_Exercise brief_:
Keep every line of the data below that has the string "آبپاش" and present those lines.
┄┄┄┄┄┄┄┄┄┄
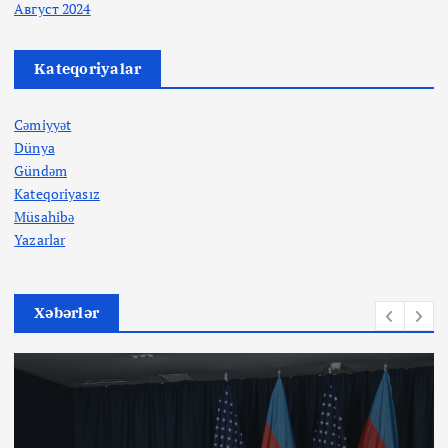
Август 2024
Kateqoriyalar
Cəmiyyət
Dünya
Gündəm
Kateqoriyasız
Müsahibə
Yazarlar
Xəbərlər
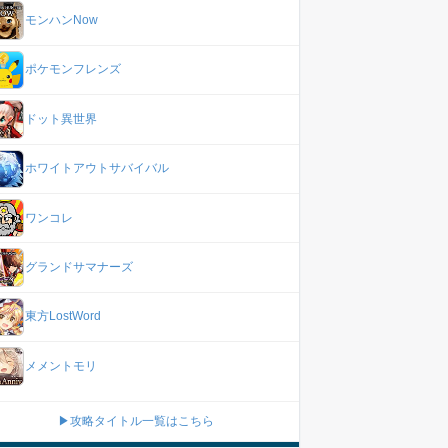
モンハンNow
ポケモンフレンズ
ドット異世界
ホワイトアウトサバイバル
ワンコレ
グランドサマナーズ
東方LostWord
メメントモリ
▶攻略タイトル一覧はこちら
┄┄┄┄┄┄┄┄┄┄
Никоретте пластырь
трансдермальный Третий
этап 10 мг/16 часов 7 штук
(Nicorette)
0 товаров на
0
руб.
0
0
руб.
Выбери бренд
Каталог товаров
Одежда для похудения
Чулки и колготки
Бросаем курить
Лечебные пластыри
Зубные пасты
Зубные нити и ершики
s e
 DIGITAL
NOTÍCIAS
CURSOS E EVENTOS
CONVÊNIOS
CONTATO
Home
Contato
┄┄┄┄┄┄┄┄┄┄
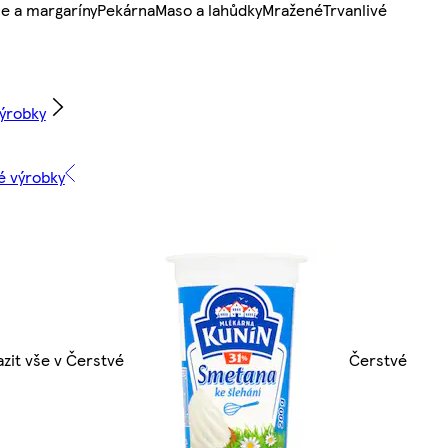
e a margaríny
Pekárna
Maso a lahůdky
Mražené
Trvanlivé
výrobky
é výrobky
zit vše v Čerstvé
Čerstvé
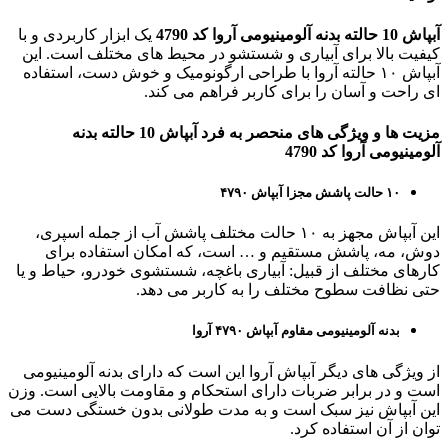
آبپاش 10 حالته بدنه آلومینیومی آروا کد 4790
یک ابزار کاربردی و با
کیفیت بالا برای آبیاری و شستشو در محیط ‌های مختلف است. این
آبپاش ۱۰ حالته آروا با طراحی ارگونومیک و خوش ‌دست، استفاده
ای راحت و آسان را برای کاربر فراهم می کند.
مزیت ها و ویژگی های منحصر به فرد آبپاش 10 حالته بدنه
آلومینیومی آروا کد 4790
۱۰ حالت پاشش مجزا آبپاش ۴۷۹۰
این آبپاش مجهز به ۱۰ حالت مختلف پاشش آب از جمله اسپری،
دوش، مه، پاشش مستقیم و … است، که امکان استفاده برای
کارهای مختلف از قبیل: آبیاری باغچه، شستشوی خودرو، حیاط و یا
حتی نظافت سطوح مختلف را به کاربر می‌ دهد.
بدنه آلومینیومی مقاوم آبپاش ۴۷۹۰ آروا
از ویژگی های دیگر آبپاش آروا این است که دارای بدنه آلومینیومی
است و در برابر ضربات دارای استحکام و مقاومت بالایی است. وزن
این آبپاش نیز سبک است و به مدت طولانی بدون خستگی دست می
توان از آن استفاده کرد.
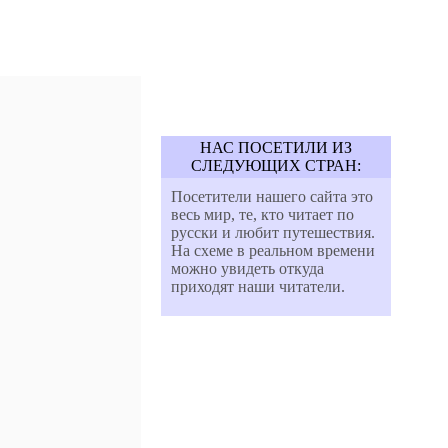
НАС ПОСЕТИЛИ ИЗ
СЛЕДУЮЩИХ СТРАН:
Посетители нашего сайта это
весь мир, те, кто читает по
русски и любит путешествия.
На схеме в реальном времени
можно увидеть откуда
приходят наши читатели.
┄┄┄┄┄┄┄┄┄┄
_Answer for this exercise_:
آبپاش 10 حالته بدنه آلومینیومی آروا کد 4790
آبپاش ۱۰ حالته آروا با طراحی ارگونومیک و خوش ‌دست، استفاده
مزیت ها و ویژگی های منحصر به فرد آبپاش 10 حالته بدنه
۱۰ حالت پاشش مجزا آبپاش ۴۷۹۰
این آبپاش مجهز به ۱۰ حالت مختلف پاشش آب از جمله اسپری،
بدنه آلومینیومی مقاوم آبپاش ۴۷۹۰ آروا
از ویژگی های دیگر آبپاش آروا این است که دارای بدنه آلومینیومی
این آبپاش نیز سبک است و به مدت طولانی بدون خستگی دست می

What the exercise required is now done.